Each line from the material with the word "aorta" in it must be copied.

Segment Open

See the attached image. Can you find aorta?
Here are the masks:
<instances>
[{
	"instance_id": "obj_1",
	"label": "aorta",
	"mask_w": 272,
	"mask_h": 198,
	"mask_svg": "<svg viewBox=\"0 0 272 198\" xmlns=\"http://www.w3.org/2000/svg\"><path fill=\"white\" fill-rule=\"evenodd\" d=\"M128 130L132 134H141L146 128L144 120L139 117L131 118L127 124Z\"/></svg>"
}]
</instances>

Segment Closed

YOUR SOLUTION ->
See the attached image. Can you find aorta?
	"label": "aorta",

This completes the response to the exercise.